If you’ve seen I, Robot, then you should realise that this has echoes of Isaac Asimov’s laws of robotics, which are as follows:
“A robot may not injure a human being or, through inaction, allow a human being to come to harm. A robot must obey orders given it by human beings except where such orders would conflict with the First Law. A robot must protect its own existence as long as such protection does not conflict with the First or Second Law.”
It is clear that the filmmakers had intended to adhere to these rules – however, modern intellectual property law being what it is, and what with I, Robot existing, they most likely couldn’t. So they have ably forged their own path; and Automata is a treat to behold nonetheless, for more than a couple of reasons.
Humanity in the future of Automata is restricted to walled-off cities following a particularly destructive solar flare that occurs some time in the near future. The robots of this world were built with the intended purpose of building artificial clouds to replenish the now-radioactive deserts that surround the last few cities, and to keep the shields up which protect the last 20 million people alive. It turns out that the robots aren’t really doing their jobs anymore, and acting strangely besides. Beginning with the execution of one self-servicing robot by Dylan McD’s rogue, sunglasses-at-night, robo-allergic Sean Wallace, Vaucan soon finds himself in the desert, ferried to an unknown destiny by a few sentient robots.
The film tackles such grandiose themes as free will and destiny, all done on a cheap budget and looking the part, to boot. The cityscapes clearly evoke Blade Runner, seemingly a prerequisite for dystopian sci-fi now. A telling production quirk of this film is the CGI-rendering of said cityscapes, but there’s a hands-on, prosthetic, tangible feel to the robots themselves, mostly brought to life with tangible effects. It’s a technique that brings you down to sand-level with these characters.
Whilst some of the plot twists and turns are far too abstract for the average viewer to really chomp down on, Banderas’ humane performance gives us the knife and fork we need – an expectant father who wants to escape the dust, grime, radiation and disease of his daily existence with his family. His desire to leave his job and seek the coast (whether there’s an ocean there or not is a big question mark in this film, leading to the bigger questions of faith and hope for humanity), or simply a better life for his family, is profound. Is that not what we all wish for? A quiet life for our loved ones outside of the big smoke with the same opportunity for work? It’ll definitely leave you thinking.
The problem with Automata is that it escapes from itself. The ideas at work are too abstract to relate to, the plot runs away with itself, and the viewer is left thinking ‘wait – are they asking me to agree with humanity’s extinction for the sake of a few holier-than-thou robots?’. Kudos, though, for a film with such a small budget to have such big ideas, and get halfway to bringing them home.
Automata is the perfect film for buffs of the genre, or those who like to engage with certain pseudo-intellectual debates with their slice of cinema. Unrelatable for the rest of us, were it not for Antonio Banderas’ earthy presence.

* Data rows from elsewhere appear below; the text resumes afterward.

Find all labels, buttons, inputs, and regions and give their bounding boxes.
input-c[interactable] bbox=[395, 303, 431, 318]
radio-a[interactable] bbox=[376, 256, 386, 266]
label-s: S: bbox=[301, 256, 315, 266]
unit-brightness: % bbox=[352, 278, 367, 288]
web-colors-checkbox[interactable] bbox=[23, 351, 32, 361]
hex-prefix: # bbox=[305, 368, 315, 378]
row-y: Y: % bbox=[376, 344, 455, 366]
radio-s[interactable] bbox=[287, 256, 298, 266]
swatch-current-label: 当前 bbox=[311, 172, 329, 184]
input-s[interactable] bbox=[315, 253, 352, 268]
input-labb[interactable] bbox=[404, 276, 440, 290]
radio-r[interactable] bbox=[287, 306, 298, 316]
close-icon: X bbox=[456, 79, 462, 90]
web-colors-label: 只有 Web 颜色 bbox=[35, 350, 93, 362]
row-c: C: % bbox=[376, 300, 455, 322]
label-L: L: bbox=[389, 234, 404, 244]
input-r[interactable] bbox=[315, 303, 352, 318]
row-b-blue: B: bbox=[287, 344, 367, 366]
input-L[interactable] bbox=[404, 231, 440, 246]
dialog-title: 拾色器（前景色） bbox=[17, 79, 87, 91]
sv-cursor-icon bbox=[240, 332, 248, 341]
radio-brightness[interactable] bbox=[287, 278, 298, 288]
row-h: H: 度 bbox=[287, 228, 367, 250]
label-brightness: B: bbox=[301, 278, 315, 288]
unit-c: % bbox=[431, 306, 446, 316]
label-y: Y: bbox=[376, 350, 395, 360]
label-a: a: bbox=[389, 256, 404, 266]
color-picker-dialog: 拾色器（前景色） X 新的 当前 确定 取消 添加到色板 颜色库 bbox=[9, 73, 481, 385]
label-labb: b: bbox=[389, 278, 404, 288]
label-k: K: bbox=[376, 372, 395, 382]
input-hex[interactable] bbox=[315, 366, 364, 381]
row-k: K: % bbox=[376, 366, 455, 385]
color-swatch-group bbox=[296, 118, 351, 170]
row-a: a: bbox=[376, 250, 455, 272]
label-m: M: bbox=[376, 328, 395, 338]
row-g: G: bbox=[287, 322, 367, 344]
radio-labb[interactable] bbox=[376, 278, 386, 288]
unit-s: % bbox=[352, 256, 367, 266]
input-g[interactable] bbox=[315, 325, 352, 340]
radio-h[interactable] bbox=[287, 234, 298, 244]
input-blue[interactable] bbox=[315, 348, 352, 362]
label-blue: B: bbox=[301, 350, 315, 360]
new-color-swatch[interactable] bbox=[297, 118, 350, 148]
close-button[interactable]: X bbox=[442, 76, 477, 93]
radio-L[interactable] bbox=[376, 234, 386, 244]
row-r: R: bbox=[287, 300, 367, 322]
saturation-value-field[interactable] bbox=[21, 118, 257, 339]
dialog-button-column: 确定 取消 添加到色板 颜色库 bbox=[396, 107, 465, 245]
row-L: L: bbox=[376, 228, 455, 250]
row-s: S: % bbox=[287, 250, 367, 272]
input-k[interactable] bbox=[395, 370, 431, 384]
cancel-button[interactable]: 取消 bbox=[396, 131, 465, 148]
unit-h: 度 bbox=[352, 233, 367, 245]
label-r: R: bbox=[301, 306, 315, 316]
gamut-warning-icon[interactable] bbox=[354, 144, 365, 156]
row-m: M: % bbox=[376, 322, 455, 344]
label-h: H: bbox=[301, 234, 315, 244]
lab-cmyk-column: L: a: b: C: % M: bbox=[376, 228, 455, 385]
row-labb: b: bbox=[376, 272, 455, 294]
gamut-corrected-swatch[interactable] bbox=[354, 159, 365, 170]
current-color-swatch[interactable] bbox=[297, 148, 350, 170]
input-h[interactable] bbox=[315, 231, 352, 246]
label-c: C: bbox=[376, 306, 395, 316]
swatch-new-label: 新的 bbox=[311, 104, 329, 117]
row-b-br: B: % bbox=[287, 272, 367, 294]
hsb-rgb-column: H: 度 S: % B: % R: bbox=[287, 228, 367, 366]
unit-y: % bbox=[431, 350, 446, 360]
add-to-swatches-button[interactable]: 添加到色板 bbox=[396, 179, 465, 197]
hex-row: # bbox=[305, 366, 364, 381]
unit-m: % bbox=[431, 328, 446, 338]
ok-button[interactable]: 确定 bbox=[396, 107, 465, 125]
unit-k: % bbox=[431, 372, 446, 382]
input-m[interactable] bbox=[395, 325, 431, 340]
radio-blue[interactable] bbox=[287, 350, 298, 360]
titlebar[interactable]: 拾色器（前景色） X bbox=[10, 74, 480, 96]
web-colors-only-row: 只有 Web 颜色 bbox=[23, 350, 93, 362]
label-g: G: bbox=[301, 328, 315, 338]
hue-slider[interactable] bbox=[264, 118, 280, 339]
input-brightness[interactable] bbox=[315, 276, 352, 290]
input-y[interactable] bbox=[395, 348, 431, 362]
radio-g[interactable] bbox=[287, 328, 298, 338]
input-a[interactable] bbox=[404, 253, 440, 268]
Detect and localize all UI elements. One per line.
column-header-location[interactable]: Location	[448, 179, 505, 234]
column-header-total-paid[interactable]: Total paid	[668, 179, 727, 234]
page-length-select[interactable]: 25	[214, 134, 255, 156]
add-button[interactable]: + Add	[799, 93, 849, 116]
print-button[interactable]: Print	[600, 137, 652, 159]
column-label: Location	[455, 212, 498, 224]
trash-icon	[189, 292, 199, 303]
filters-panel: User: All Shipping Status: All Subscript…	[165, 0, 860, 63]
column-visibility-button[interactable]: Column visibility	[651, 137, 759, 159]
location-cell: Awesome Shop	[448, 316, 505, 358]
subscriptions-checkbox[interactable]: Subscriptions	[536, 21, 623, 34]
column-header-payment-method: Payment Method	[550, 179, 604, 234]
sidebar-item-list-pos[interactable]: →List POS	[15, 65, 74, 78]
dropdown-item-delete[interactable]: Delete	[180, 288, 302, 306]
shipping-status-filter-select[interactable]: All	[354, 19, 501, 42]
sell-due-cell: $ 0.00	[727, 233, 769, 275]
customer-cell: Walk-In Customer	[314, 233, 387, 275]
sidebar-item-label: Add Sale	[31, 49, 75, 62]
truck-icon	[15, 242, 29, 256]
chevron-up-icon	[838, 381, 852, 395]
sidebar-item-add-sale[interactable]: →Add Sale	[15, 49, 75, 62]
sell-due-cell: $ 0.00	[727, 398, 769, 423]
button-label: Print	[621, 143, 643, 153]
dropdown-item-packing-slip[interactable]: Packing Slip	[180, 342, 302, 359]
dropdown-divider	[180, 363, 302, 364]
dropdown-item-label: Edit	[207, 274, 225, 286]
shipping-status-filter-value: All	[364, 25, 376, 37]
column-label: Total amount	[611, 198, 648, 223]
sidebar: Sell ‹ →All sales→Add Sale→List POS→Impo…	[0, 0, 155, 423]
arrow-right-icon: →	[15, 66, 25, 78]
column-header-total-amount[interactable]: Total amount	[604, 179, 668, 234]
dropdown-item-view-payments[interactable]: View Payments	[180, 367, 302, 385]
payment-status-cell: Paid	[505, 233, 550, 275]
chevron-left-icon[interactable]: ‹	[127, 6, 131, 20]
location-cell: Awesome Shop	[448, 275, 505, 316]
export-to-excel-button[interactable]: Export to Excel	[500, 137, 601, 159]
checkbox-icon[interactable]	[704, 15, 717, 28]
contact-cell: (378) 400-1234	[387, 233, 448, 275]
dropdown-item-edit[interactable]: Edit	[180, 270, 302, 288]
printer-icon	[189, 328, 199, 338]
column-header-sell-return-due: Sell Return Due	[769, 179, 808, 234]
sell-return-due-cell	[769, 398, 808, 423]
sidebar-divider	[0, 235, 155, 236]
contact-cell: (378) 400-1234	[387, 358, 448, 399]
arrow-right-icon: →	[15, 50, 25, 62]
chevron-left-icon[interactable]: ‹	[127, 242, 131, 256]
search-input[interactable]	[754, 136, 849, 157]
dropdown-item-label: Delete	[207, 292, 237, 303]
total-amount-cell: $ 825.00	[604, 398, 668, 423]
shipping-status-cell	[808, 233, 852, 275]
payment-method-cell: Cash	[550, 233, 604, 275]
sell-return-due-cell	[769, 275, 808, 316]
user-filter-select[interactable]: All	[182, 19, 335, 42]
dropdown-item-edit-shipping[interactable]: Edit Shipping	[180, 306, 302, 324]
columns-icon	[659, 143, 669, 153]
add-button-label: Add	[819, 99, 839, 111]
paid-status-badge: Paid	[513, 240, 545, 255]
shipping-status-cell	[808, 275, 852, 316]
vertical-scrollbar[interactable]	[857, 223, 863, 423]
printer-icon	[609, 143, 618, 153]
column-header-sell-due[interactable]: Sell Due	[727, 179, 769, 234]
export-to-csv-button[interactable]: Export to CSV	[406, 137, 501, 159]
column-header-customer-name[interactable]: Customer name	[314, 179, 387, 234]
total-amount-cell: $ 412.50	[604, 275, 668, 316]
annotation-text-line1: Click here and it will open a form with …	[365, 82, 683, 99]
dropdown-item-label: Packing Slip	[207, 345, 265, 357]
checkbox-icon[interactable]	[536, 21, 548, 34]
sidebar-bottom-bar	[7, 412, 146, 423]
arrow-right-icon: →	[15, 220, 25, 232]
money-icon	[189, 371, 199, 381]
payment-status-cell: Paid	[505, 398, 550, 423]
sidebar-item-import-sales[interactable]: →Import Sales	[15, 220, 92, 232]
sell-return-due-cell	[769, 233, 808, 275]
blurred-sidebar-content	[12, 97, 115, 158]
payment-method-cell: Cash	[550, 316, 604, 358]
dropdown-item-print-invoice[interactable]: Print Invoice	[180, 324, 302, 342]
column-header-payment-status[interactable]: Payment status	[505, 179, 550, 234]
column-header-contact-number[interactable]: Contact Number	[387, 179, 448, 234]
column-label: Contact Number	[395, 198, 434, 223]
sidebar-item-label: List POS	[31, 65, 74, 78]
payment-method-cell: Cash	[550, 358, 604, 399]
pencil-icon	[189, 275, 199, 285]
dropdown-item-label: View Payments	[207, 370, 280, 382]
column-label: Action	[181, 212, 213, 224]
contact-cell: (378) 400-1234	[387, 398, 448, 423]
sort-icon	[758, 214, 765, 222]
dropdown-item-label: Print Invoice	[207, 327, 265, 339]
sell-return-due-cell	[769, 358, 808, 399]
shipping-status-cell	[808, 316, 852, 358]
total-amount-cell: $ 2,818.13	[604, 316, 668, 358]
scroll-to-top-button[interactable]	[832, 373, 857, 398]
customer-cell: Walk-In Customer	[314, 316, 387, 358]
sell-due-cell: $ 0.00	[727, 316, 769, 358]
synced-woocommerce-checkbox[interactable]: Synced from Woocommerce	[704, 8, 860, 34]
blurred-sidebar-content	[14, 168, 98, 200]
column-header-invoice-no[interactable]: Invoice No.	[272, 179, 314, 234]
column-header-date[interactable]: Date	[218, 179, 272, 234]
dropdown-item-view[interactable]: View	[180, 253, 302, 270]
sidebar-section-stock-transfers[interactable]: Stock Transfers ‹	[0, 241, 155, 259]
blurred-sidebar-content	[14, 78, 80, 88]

A far-too-brief Making Of where Dylan McDermott (still wearing his sunglasses from the shoot) legitimately compares the director to Luis Bunuel. The rest of it barely scratches the surface of the making of Automata, and how could it, in four minutes? Also accompanied by a solid interview with Antonio Banderas where he answers the question we were actually all asking – how did he get involved with this low-budget sci-fi curio?
Automata is available on Blu-ray, DVD and VOD now.